But where has anyone shown that these additional systems can make up for the deficiencies (if any) in car vision? We KNOW, at least in theory, that vision+acceleration+touch is adequate for driving, since humans do it every day. On what do we base the assertion that vision+lidar+radar (or some other combination) can substitute for this? There have been MANY people shouting how we need radar/lidar/porridge etc etc for a car to self-drive, but based on what evidence? Other than "common sense" that more sensors are better (and "common sense" is rarely common and only infrequently sense in my experience).
Camera vision has lots of deficiencies. It can misclassify objects. Camera vision also works less reliably in certain conditions like heavy rain, dense fog or total darkness. In fact, we see these same deficiencies in human vision. There are many accidents by humans that happen in rain, fog or darkness where visibility is reduced. Lidar and radar make up for these deficiencies. If your camera vision misclassifies an object, lidar will still detect the presence of the object to avoid collision. And lidar can also classify objects. So, you will get more reliable classification of objects with both vision and lidar than with vision-only. Lidar also works very reliably in total darkness when vision will be less reliable. HD radar is very reliable in dense fog and heavy rain when vision will be less reliable. So yes, vision+lidar+radar will absolutely be more reliable than vision-only.

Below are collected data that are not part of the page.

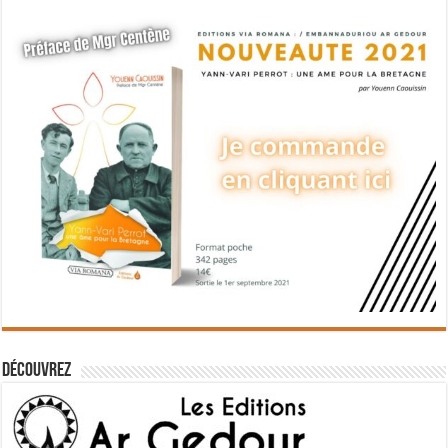
Découvrez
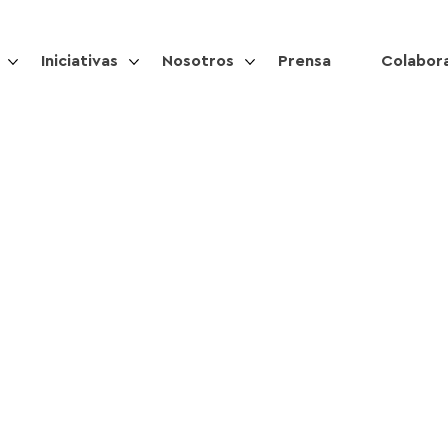
Iniciativas
Nosotros
Prensa
Colabor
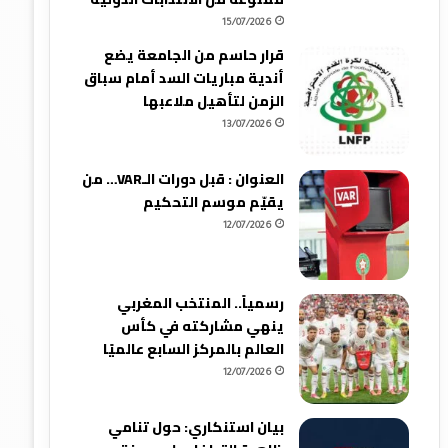
15/07/2026
قرار حاسم من الجامعة يضع
أندية مباريات السد أمام سباق
الزمن لتأهيل ملاعبها
13/07/2026
العنوان : قبل دورات الـVAR… من
يقيّم موسم التحكيم
12/07/2026
رسمياً.. المنتخب المغربي
ينهي مشاركته في كأس
العالم بالمركز السابع عالميًا
12/07/2026
بيان استنكاري: حول تنامي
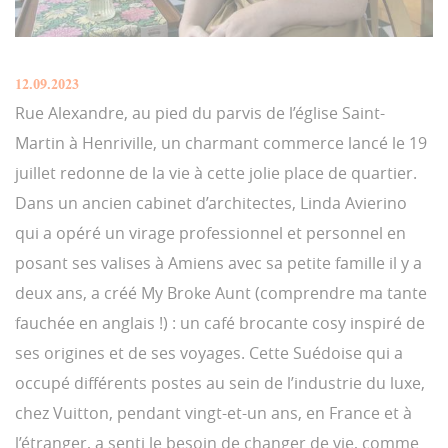
12.09.2023
Rue Alexandre, au pied du parvis de l’église Saint-
Martin à Henriville, un charmant commerce lancé le 19
juillet redonne de la vie à cette jolie place de quartier.
Dans un ancien cabinet d’architectes, Linda Avierino
qui a opéré un virage professionnel et personnel en
posant ses valises à Amiens avec sa petite famille il y a
deux ans, a créé My Broke Aunt (comprendre ma tante
fauchée en anglais !) : un café brocante cosy inspiré de
ses origines et de ses voyages. Cette Suédoise qui a
occupé différents postes au sein de l’industrie du luxe,
chez Vuitton, pendant vingt-et-un ans, en France et à
l’étranger, a senti le besoin de changer de vie, comme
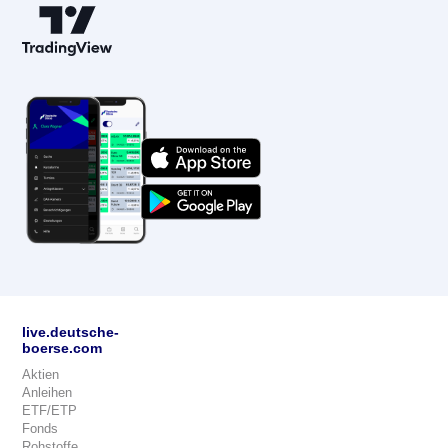
live.deutsche-
boerse.com
Aktien
Anleihen
ETF/ETP
Fonds
Rohstoffe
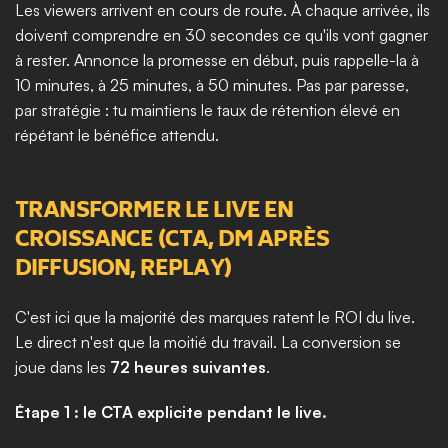
Les viewers arrivent en cours de route. À chaque arrivée, ils 
doivent comprendre en 30 secondes ce qu'ils vont gagner 
à rester. Annonce la promesse en début, puis rappelle-la à 
10 minutes, à 25 minutes, à 50 minutes. Pas par paresse, 
par stratégie : tu maintiens le taux de rétention élevé en 
répétant le bénéfice attendu.
TRANSFORMER LE LIVE EN 
CROISSANCE (CTA, DM APRÈS 
DIFFUSION, REPLAY)
C'est ici que la majorité des marques ratent le ROI du live. 
Le direct n'est que la moitié du travail. La conversion se 
joue dans les 
72 heures suivantes
.
Étape 1 : le CTA explicite pendant le live.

I know one argument that Waymo has given for why they use vision+lidar+radar is that the prediction and planning stack rely on the perception data to work. If your prediction and planning get less than complete or bad perception data, they will make more mistakes. By using vision+lidar+radar, Waymo wants to give their AV the best, most complete, perception data possible, in order to give prediction and planning the best chance at making the right decisions. With vision-only, your prediction and planning stacks will be entirely dependent on the vision data. If it is not good enough, your prediction and planning stacks will be handicapped.
I think the debate between vision-only and sensor fusion is basically a debate about the march of 9's. Nobody denies that vision-only can drive a car. The question is can vision-only drive with 99.99999% reliability and can we solve it in a timely manner? Remember that most driving is actually relatively easy, it's the last bits that are hard. As you alluded to, the proponents of vision-only are counting on the theory that vision-only should be adequate. But what if vision-only is not quite good enough and it solves like 99% of FSD and then gets stuck? The proponents of vision+lidar+radar don't want to take that chance, they want the best chance at achieving 99.99999% reliably. And how many 9's are "good enough"? For consumer cars, 99% FSD might be perfectly adequate. For robotaxis, 99% FSD is not good enough. So for consumer cars, vision-only makes a lot of sense IMO. For driverless robotaxis, vision-only is a non starter IMO.
I see two possibilities:
1) Vision-lidar-radar is safer than vision-only but is too costly and too limited to geofenced areas. Vision-only works everywhere and is 1.5x safer than humans. All things considered, vision-only is considered "safe enough" so it wins.
2) Vision-lidar-radar is 50x safer than humans and the costs come down enough. Vision-lidar-radar wins out because society prefers 50x safer to just 1.5x safer.